American big-wave surfer

Randy Laine (born Elliott Randolph Laine on July 17, 1952 in North Carolina) is an American big-wave surfer, co-pioneer of tow-in surfing, extreme watersports athlete, celebrity-enthusiast, television personality, commercial product endorser and spokesman, and on occasion a men's fashion and action-sports model. Laine is considered to be one of the top, if not the best professional freestyle Jet Skiers to date.
In October 2008, Laine will be inducted into the IJSBA's (International Jet Sports Boating Association) Hall of Fame, where he will be honored for inventing many of the extreme aerial maneuvers used in freestyle jet ski competition today. The ceremony is to take place in Lake Havasu, at the conclusion of the IJSBA World Finals.

==Biography==
Laine, who is nicknamed "The Father of Freeride" is sponsored by Red Bull, Billabong, Jet Pilot, Pro Tec, Skat Trak, and Hydro Turf, and has appeared in and on the cover's of over two dozen magazines, including a 1970's spread in Playgirl Magazine.
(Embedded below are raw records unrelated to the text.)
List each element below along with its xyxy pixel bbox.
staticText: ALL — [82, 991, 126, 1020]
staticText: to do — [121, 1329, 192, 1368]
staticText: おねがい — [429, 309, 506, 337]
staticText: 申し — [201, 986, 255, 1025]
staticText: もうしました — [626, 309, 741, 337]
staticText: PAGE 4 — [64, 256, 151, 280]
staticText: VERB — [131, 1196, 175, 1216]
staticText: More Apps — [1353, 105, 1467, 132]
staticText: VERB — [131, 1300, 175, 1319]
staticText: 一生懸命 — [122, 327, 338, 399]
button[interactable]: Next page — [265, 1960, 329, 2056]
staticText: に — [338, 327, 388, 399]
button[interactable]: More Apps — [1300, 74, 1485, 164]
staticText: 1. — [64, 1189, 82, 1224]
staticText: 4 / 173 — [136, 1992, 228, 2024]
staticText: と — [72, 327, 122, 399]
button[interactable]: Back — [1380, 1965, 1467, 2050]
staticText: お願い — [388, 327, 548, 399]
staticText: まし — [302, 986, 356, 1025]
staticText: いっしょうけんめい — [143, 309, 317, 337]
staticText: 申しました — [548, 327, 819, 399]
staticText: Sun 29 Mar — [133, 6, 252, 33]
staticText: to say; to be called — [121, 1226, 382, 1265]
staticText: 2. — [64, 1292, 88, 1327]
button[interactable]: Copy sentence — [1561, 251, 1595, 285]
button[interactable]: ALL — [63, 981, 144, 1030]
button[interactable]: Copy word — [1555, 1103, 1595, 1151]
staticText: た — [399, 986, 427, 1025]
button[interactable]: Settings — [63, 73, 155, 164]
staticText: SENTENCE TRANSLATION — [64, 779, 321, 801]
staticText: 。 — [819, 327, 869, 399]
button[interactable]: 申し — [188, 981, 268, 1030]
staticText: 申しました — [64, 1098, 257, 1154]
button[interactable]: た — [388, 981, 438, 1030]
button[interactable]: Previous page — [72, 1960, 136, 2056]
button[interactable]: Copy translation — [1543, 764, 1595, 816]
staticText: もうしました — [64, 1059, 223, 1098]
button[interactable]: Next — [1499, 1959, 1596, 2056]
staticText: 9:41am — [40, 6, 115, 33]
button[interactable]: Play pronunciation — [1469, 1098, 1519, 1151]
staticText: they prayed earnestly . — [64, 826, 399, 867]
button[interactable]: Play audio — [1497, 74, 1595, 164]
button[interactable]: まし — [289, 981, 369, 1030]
In January 2001, as a part of the first documented expedition to the Cortes Bank, Laine set a world record for the biggest wave ever ridden on a jet ski (a Yamaha SuperJet), where he conquered a 72-foot wave. Beginning in 2002, Laine joined the Billabong Odyssey as marine coordinator, and has been searching for an unprecedented 100 ft wave to ride in an effort to set a record for tow-in surfing. Laine has resided primarily in San Diego, California for the last thirty-five years. He splits his time between San Diego, Baja California, Mexico, and the Northshore of Oahu, Hawaii. Laine has one daughter, fashion designer and model Michelle Laine. Randy Laine is the brother of professional surfer Wes Laine, and great nephew of american actor Randolph Scott, through his great grandfather Rufus Butler Scott. Both Randy and his sister Scott Laine, were named after their great uncle.